Turning to the sixth issue in the report, Mr. Töpfer said that next to human rights and gender equity issues, the environment was always a major concern of non-governmental organizations (NGOs). There should be greater involvement of NGOs, as well as other major groups, such as industry, business and trades unions, in the intergovernmental processes. There were clear recommendations in the report to stabilize and develop such relationships.
Finally, the Task Force had been asked by the Secretary-General to think about the possible use of the Trusteeship Council in the future. The Task Force recommended that the Governing Council of UNEP and the Commission on Human Settlements hold a two-day meeting on combined global environment and societal questions in order to make recommendations on this question for the Millennium Assembly, the Millennium Forum and the Millennium Summit. More detailed discussions would be held in those forums on the future of the Trusteeship Council. The Task Force had not made final recommendations on the Trusteeship Council, but had stressed the advantage of flexibility in that regard.

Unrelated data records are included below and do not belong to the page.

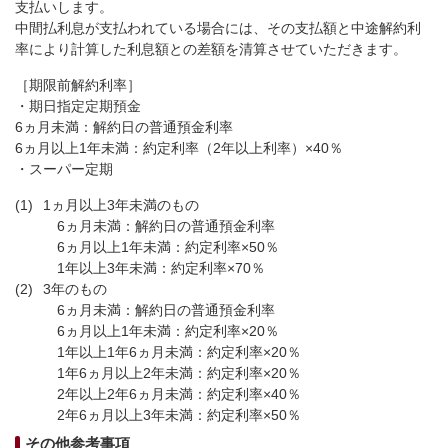
支払いします。
中間払利息が支払われている場合には、その支払額と中途解約利
率により計算した利息額との差額を清算させていただきます。
［期限前解約利率］
・期日指定定期預金
6ヵ月未満：解約日の普通預金利率
6ヵ月以上1年未満：約定利率（2年以上利率）×40％
・スーパー定期
(1)
1ヵ月以上3年未満のもの
6ヵ月未満：解約日の普通預金利率
6ヵ月以上1年未満：約定利率×50％
1年以上3年未満：約定利率×70％
(2)
3年のもの
6ヵ月未満：解約日の普通預金利率
6ヵ月以上1年未満：約定利率×20％
1年以上1年6ヵ月未満：約定利率×20％
1年6ヵ月以上2年未満：約定利率×20％
2年以上2年6ヵ月未満：約定利率×40％
2年6ヵ月以上3年未満：約定利率×50％
その他参考事項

UNEP Briefing - 3 - 2 July 1998
It was clear that the United Nations needed a strong voice in the fields of environment and human settlement, he said. It was also clear that there was an overlap of the two issues; in the future, issues such as urbanization would be at the centre of sustainable development discussions. It was an advantage to have the institutions that dealt with such questions situated in the same location.
The conclusions of the Task Force's work had not been revolutionary, but evolutionary, he said. That was the best precondition to putting forward recommendations that would not just remain on paper, but which would be implemented.
He added that negotiations towards a convention to ban persistent organic pollutants had begun on Monday. There were 12 such toxic chemical pollutants in question, for example PCBs, DDT and dioxins. He hoped that a legally binding convention on those substances could be achieved within the five negotiating periods that had been scheduled. That issue was linked with the development of criteria on how to handle chemicals in the future. Such criteria were essential, given that there were more than 70,000 different chemicals in the world.
A correspondent said that the report had recommended better communications facilities in Nairobi. What was meant by that? Mr. Töpfer replied that for more than three years a satellite system had been provided by some European countries, that had enabled the office in Nairobi to be better linked with the rest of the world. Such a system needed to be expanded, for example. One improvement was that for the past two weeks it had been possible to be integrated into the Senior Management Group meeting at Headquarters in New York directly from the compound in Nairobi, without having to go downtown. Steps such as that were just a beginning. The location as a whole needed to be developed and that process needed to be tackled in an unbureaucratic way. "We have to hurry up", he said, if conferences were to be brought back to Nairobi. At the moment, it was a nearly unused location.
What was meant by the call for adequate access to the United Nations regular budget? asked a correspondent. Mr. Töpfer replied that for two and a half years there had been a United Nations office in Nairobi, like the ones in Geneva and Vienna. The budget of the office in Nairobi was 45 per cent financed by the regular United Nations budget, compared to 94 per cent for the office in Geneva. The Task Force report had been accepted unanimously, so it would seem that it had the support even of United Nations Headquarters. A headquarters in Africa was essential.